Friday, 24 November 2017

Goodbye Spotlight… Hello Skills Matter!

I have some exciting news. I'll be leaving Spotlight at the end of January, to take up a new role as CTO at Skills Matter. After fourteen years at Spotlight, this is a massive change for me, it's a massive change for Spotlight, and (I hope!) it's going to be a massive change for Skills Matter as well - but it's also a very natural next step for me, and a move that I think is going to unlock all sorts of exciting possibilities over the coming years.

I first started working with Spotlight way back in 2000 - in Internet time, that's about a hundred million years ago. My first job after I graduated was working for a company who built data-driven websites in ASP; spotlight.com was the first big commercial site I ever built, and I've been working with them ever since - initially as a supplier, then as webmaster (remember those?), then head of IT, then systems architect. I've come with them on a journey from Netscape Navigator and dial-up modems to smartphones and REST APIs and progressive web apps, and it's been a blast - we've shipped some really excellent projects, we've learned a lot together, and I've had the pleasure of working with awesome people and a lot of very cool technology.

Around ten years ago, up to my eyeballs in ASP.NET WebForms and wondering if everybody found them as unpleasant as I did, I started going along to some of the tech industry events that were happening here in London to get a bit of external perspective. I was at the first Future Of Web Apps conference back in 2007, the first Alt .NET UK 'unconference', the DDD events held at Microsoft a few times a year... and it wasn't long after that that I met Wendy Devolder and Nick Macris, who at the time were still running Skills Matter out of a basement in Sekforde Street, and hiring the crypt underneath St James Church on Clerkenwell Green for bigger events. That's where I did my first-ever technical talk - a fifteen-minute introduction to jQuery which I presented at the Open Source .NET Exchange. And, as the saying goes, I've never really looked back. This year, I've spoken at 20+ tech events in nine countries, from huge international conferences to local user groups around the UK. I'm on the programme committee for NDC London, FullStack and Progressive.NET, I'm helping to run the London .NET User Group, I've started giving training courses and workshops on building hypermedia APIs and scalable systems. And, because I'm one of those kinds of nerds, every time I take part in a tech event I come away from it buzzing with ideas about how to make it better - for attendees, organisers, volunteers, speakers... everybody. The only problem was finding the time to implement those ideas, and so when Wendy got in touch a few months ago to ask if I'd be interested in joining the team at Skills Matter and putting some of those ideas into practice, the timing was just right.

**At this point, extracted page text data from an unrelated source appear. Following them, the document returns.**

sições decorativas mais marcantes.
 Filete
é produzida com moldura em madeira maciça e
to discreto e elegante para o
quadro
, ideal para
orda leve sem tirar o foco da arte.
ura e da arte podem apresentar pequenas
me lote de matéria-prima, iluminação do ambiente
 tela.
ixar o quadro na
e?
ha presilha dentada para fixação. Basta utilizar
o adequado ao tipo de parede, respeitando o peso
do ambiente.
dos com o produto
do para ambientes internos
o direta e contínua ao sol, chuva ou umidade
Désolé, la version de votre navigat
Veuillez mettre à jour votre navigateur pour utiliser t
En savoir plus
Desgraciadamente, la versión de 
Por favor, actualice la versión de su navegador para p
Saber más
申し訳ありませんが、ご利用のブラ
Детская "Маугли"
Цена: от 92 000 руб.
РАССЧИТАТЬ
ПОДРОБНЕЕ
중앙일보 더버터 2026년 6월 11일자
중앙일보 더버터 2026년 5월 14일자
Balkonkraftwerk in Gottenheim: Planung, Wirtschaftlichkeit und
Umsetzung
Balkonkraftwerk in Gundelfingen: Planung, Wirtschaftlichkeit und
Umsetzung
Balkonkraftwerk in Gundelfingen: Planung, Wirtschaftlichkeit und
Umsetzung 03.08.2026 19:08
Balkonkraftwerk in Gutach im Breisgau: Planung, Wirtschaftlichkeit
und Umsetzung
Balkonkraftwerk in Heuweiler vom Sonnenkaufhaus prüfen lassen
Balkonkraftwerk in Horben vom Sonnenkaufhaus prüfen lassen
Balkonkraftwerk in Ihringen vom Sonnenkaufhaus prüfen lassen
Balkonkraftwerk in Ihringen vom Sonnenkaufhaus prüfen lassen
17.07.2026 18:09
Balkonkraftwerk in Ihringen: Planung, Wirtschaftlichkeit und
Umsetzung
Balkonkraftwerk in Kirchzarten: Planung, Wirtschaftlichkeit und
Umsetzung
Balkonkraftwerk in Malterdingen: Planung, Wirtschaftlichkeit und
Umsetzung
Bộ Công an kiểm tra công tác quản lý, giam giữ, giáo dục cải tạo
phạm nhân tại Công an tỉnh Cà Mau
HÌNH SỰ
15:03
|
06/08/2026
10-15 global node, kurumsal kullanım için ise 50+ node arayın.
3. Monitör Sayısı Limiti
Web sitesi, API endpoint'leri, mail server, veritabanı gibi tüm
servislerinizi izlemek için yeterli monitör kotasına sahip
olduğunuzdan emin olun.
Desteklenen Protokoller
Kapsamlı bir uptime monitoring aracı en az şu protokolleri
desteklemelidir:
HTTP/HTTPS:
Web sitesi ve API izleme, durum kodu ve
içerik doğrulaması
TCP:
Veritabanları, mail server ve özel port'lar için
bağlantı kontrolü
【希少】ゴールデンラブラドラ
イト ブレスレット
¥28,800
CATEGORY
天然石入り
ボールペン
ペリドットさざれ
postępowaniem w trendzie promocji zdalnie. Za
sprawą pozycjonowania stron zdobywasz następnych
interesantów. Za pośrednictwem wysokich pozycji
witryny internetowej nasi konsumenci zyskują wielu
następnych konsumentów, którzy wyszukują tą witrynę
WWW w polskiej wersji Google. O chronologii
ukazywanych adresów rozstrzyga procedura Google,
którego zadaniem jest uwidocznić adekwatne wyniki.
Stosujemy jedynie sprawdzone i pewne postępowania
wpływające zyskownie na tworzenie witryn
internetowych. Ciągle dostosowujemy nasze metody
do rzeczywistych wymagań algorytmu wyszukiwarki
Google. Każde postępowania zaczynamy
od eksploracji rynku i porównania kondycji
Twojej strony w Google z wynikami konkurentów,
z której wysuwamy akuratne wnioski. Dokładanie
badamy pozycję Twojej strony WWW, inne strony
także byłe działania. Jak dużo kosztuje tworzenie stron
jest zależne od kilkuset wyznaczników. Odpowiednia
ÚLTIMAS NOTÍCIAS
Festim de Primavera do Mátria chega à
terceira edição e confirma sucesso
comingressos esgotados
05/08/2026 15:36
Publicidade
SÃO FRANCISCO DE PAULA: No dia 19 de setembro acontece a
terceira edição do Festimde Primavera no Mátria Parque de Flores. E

Now, this isn't intended to be a puff-piece. I've known the team here at Skills Matter for many, many years, we’ve done some really excellent things together, and I'm really excited to be joining them. I’ve also spoken to literally hundreds of people whose experience at their conferences and events has been nothing but positive, and that’s played a big part in my decision to come on board here. However, I also know that a few of you have had some frustrating experiences with them in the past - about how they organise their community events, about logistics and speaker invitations for their bigger conferences... even things like having the ‘wrong kind of cider’ in the Space Bar. :) Well, I want to hear all the details. I know we can't please all of the people all of the time, but the fact the team here has hired me means they're up for a bit of spirited discussion and an influx of new ideas, so if you wanna drop me an email or bend my ear over a beer sometime, I'd love to hear from you and see what we can do about it.

For the team at Spotlight, this marks the dawn of a new era. I’ve come dangerously close to becoming a dungeon master, and to me that’s a clear sign that it’s time to hand over the lines and rectangles to somebody new. To quote from Alberto Brandolini’s “The Rise and Fall of the Dungeon Master”:

“I am not suggesting to hire a hitman, but to acknowledge that the project would be better off without the Dungeon Master around. If you’re looking for a paradigm shift, you’ll need a team with a different attitude and emotional bonding with the legacy.”

I'm sad not to be coming with them on the next phase of their journey, but it's clear that Spotlight's future lies along a different path from mine. They've got an absolutely first-class team there, I'm sure they're going to go on to even bigger and better things, and I'm looking forward to catching up with them all over a beer every once in a while and seeing how it's all going.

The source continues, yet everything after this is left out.